A vulnerability has been discovered in the Exim mail transfer agent that allows remote execution of commands on the server.
Qualys researchers have discovered critical vulnerability that affects more than half of mail servers. The problem was detected in the Exim Mail Transfer Agent (MTA) software, which is installed on mail servers for delivering emails from the sender to the addressee.
According to data for June 2019, Exim is set at 57% (507,389) of all servers visible through the Internet. True, there is information that in fact the number of Exim installations exceeds this number tenfold and is 5.4 million.

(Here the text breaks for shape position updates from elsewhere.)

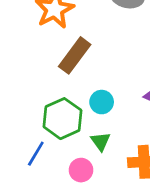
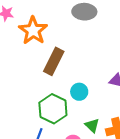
green triangle: (100, 141) -> (92, 126), moved

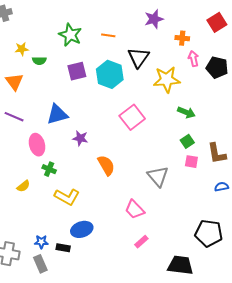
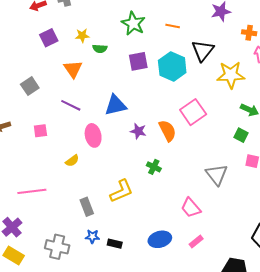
green square: (187, 141) -> (241, 135), moved, turned -32
orange semicircle: (106, 165) -> (167, 131), moved
green cross: (49, 169) -> (154, 167), moved
yellow semicircle: (23, 186) -> (72, 161), moved
yellow L-shape: (67, 197) -> (121, 191), turned -55
blue ellipse: (82, 229) -> (160, 239), moved
gray rectangle: (40, 264) -> (87, 207), moved

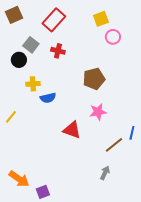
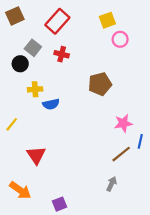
pink star: (98, 112) -> (123, 123), moved
red triangle: (72, 130) -> (36, 155), moved, turned 36
purple square: (43, 192) -> (60, 204), moved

Detected by Qualys experts are vulnerable to software versions from 4.87 to 4.91. The vulnerability allows a remote / local attacker to launch commands on the mail server with superuser privileges. A local attacker, even with the lowest privileges, can exploit it immediately. However, the most dangerous are remote attackers who scan the Internet for vulnerable servers and are able to take control of vulnerable systems.
For remote exploitation of the default configuration, an attacker must maintain a connection to the vulnerable server for seven days (by sending one byte every few minutes). The researchers also admit the possibility of the existence of faster ways to exploit the vulnerability, but due to the excessive complexity of the Exim code, they have so far managed to detect only this one. In addition, vulnerability can be exploited remotely not only with the default configuration settings.
The problem was fixed in the version of Exim 4.92, released in February of this year. It is noteworthy that at the time of the release of the new version of the software, the vulnerability was not yet known, and it was fixed accidentally. The problem was discovered by researchers only during the audit of old versions of Exim. Vulnerability assigned an identifier CVE-2019-10149, in Qualys, it passes under the name "Return of the WIZard".